25 juin 2008
Les bras des hommes
À cette époque les sources d'énergie disponibles ne pouvaient être que les chevaux, ou plus souvent les bœufs, les bras des hommes, le vent et, bien entendu, l'eau des rivières. Les moulins étaient donc des points forts de l'économie locale.
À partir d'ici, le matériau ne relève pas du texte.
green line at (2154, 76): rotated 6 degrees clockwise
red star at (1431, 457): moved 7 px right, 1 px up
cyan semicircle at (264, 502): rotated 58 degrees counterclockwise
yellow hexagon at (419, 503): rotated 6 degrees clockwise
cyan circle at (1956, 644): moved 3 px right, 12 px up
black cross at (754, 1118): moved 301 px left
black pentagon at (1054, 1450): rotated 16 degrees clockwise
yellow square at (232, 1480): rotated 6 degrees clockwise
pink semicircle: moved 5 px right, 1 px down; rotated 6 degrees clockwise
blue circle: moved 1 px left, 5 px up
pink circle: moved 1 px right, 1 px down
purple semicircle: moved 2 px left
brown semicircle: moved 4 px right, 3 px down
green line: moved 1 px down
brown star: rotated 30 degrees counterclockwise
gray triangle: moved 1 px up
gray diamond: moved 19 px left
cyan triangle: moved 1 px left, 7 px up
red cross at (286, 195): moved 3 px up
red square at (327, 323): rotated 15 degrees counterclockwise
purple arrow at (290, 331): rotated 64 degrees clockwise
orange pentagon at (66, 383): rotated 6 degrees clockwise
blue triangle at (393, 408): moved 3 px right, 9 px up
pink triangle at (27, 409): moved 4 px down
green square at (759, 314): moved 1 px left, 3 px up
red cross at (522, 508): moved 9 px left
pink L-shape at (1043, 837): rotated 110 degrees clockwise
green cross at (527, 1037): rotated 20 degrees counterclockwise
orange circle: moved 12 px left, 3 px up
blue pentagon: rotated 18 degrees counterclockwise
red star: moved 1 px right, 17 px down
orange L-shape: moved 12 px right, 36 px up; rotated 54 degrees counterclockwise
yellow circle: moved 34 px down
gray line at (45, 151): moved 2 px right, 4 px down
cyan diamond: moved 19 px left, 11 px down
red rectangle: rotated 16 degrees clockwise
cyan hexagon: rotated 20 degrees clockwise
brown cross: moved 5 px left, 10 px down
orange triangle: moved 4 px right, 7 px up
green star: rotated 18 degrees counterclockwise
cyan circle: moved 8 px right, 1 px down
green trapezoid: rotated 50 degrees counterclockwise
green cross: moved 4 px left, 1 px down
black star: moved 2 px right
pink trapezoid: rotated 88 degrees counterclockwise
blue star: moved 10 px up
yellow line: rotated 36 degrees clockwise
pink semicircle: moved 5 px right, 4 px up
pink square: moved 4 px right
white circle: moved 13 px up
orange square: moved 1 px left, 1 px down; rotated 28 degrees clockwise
C'est pourquoi le lit de la rivière recevait tous les soins nécessaires : à la faux, sur des barques plates, les hommes coupaient les herbes poussant au fond... Ils taillaient les arbres des rives, les peupliers, les ormes... Ils évacuaient la vase... Et chaque jour ils visitaient les digues, les chaussées de pierre et les écluses, pour réparer les dégâts provoqués par la force du courant.
Sans ce travail, les deux roues à aube du moulin n'auraient pas pu tourner.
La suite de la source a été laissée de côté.